How to force a handshake for OTA updates


#21

@ScruffR just FYI, in your code, we needed to take out “PRIVATE”, but then it appears to be working okay since then. We’re having problems with it handshaking every single time, but that may be something wrong in our code logic.

void dummy(const char* filter, const char* data) {
}

void setup() {
  // all your usual stuff
  ...

  if (someConditionToOnlyDoWhenNeeded == true) {
    // this is just to add mutating data into the hash
    Particle.subscribe(String(Time.now()), dummy, PRIVATE);
  }
}

Also, according to this link, Particle forces a handshake once per week (see quote below). That would be sufficient for us, but that is not the case of what is happening. Any update on this?

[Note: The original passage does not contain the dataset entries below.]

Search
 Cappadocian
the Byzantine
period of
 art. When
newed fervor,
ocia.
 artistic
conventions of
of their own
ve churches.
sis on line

“On the Electron we use UDP, which is connection-less. An Electron can go to sleep, wake up sometime later, and talk to the Particle cloud without performing a handshake, continuing to use the DTLS session credentials it previously established. We currently require an Electron to handshake at least once per week, and this is subject to change. The data usage of handshakes is thus dramatically reduced from hundreds of KB per week for sleepy Photons to a few KB per week for sleepy Electrons.”


#22

Sorry, for Particle.subscribe() it should be MY_DEVICES instead of PRIVATE :blush:

I might be wrong, but to me that could also mean that “we” (=Particle) wants the device to handshake once a week (for whatever purpose) but not necessarily that the device is made to do so by itself.
Which would line up with your experience that this does in fact not happen.

Maybe @rickkas7 has some insight on that.


#23

Hi folks, this thread was just brought to my attention.

Thanks for the great discussion, helpful use cases, justified and fair expressions of frustration, and concrete details of what you’ve tried. I have two follow-up notes on this thread.

  • A missing feature that is absolutely possible and on our roadmap but that we haven’t built yet is the ability to force a more immediate OTA update to devices in a product fleet from the console (instead of waiting for the next handshake). You can definitely expect this feature to be released in 2018, probably in the first half. (cc: product managers @jeiden @jberi)
  • Electron handshakes should happen at least once a week as documented. If a UDP device session were active more than a week after it was created, that would be a bug. I’ll make sure a :particle: engineer tests this and responds here in January. (cc: device team lead @mdma)
    • Edit: A separate bug would be if the console doesn’t show that a handshake has happened.

Cheers,
Zachary


#24

I just posted firmware issue 1453 for those interested in following along.


#25

Thanks Zachary!

Just an update on my end, we have handshakes happening now on every session when my devices connect even when we have it configured to happen in our code once per week (not sure if it’s just a firmware issue on my end or not - using what @ScruffR suggested).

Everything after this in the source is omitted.